The New Economy Index (NEI) is on the brink of sending its first confirmed "sell" signal in four years.
The index is a blend of the leading U.S. retail and business service stocks. NEI is based on the concept that these component stocks are accurate reflections of changes within the real-time U.S. economy (as opposed to the lagging economic statistics favored by the Labor Bureau).
Except for a brief period in the spring of 2010, NEI has confirmed a firming economic picture for U.S. retailers since 2009. As you can see in the following graph, though, the index has made a series of lower highs and lows - the first in well over two years. Moreover, the important 12-week moving average (red line) has crossed below the 20-week MA (black line) and both moving averages are in the process of decisively turning down.
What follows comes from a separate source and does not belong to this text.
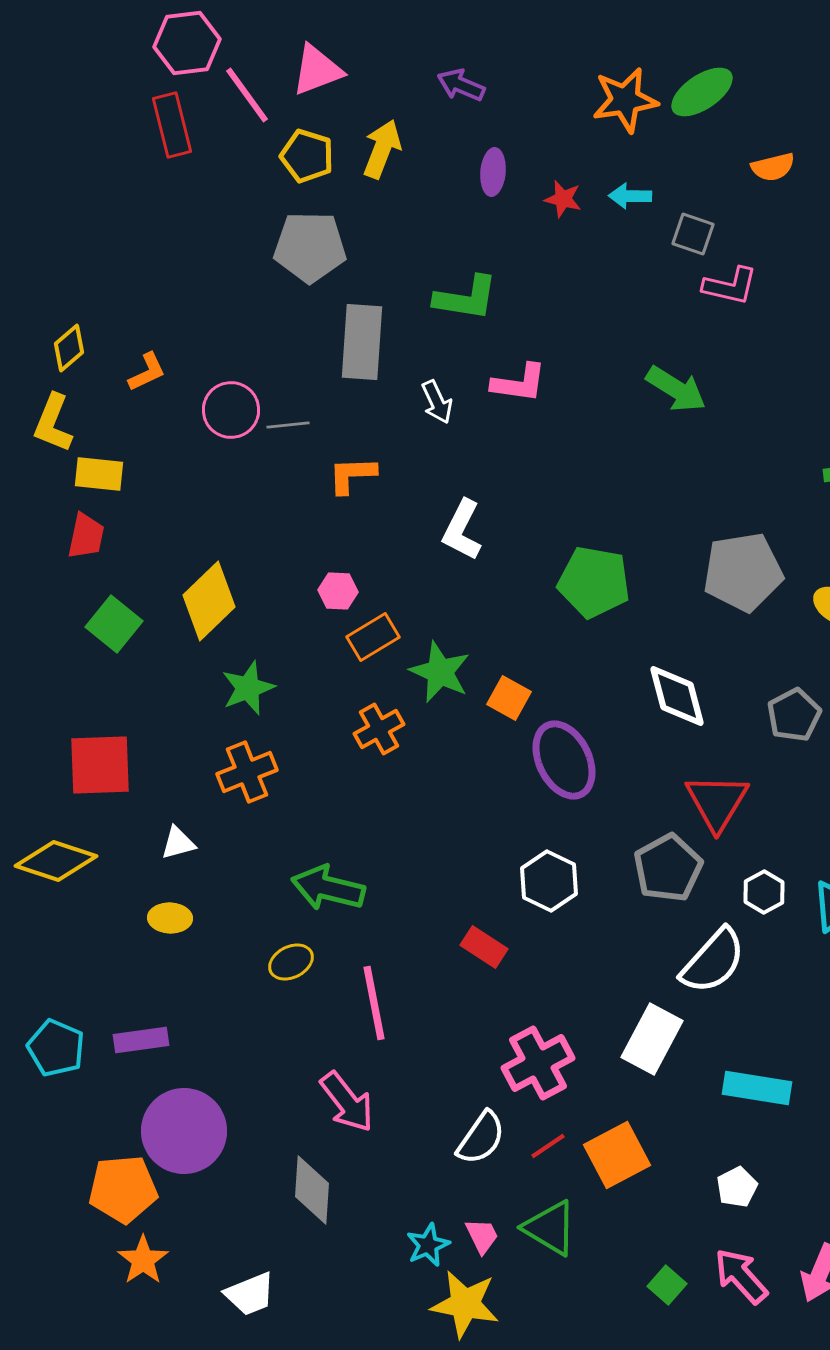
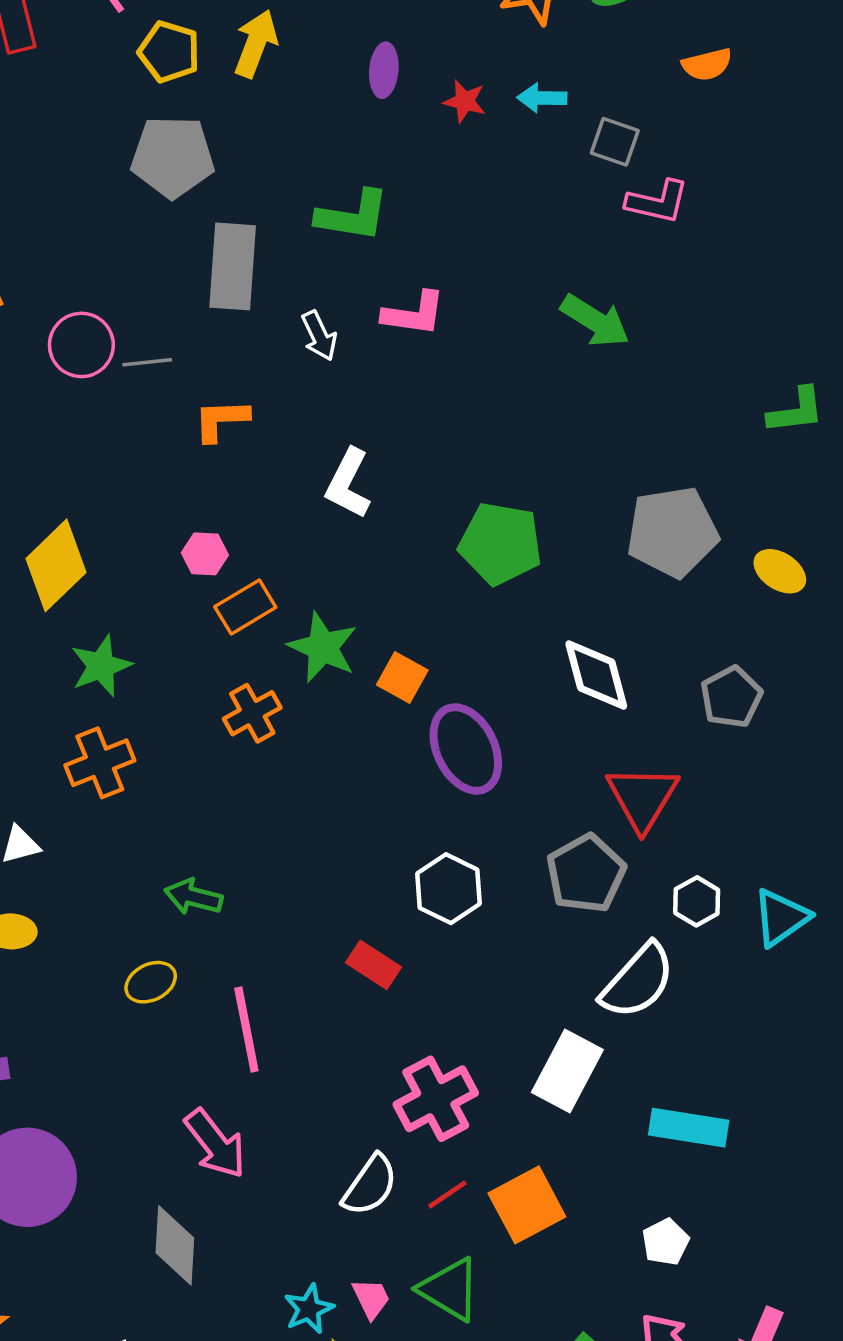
green arrow: (328, 888) -> (193, 897), size x0.7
The weakness reflected in the NEI suggests that U.S. retailers are experiencing what could be the early throes of spillover weakness from the uncertainty and economic weakness in China and the emerging markets. Economists this year have persistently played down the slowing economy in China, but there's no ignoring the fact that China's stock market is now in its fifth year of a bear market. That's a negative sign for China's economic outlook and there's no glossing over it. Equity markets always reflect future business conditions in the interim to longer-term outlook. What the Shanghai Composite Index suggests is that China is in for some increasing economic head winds.
Meanwhile in China, it was announced that the country's exports fell -6.6% in March versus the year-ago period. This frustrated Wall Street's expectations of positive growth for China. Imports also declined -11.3% in March, which follows the -18% drop in exports February. As Shiraz Mian, research director at Zacks puts it: "This is bad news, but interpreting Chinese economic data is never straight forward. The widespread perception among economists who closely follow the Chinese economy is that the export data from the year-earlier period was artificially boosted by over-invoicing, an illegal practice that Chinese exporters use to dodge tough capital controls and bring capital into the country."
China's industrial production in the first two months of 2014 increased at its slowest pace in two years and retails sales have also been declining. Chinese authorities recently announced a stimulus package in response to this slowdown. Experts believe this may not be enough to nudge growth higher since bank lending remains restricted.
Another looming problem for China is the possibility that the country's housing market could crack. Tighter lending and homeownership restriction's by China's government in recent years could lead to defaults among China's 90,000 developers, according to a recent Bloomberg report. China's central bank initiated a liquidity injection on Thursday, the first in more than two months. The rally in China's stock market in recent days was likely in anticipation of this action. We'll find out in the next few days how helpful this action really was for China's economy once March bank lending data is released.
China isn't the only region of the globe experiencing deflationary headwinds. An article appearing in Reuters suggested that U.S. stock market weakness is spreading to Asian markets. Actually, the opposite is the case. The Japanese Nikkei Index has been a notable laggard since the start of the year, as the following chart shows. Moreover, recent upward pressure in the Japanese yen has caused financial institutions to react by unwinding the yen carry trade. This in turn puts downward pressure on equities owing to the general need to raise cash.
Back to the U.S. economic front, if the NEI continues to weaken we'll likely have a confirmed "sell" signal later this month. That in turn would serve as a warning for investors and business owners to beware a retail sales slowdown in the coming months. The implications of this would presumably be bullish for gold as it would underscore the metal's safe haven status for defensive-minded investors.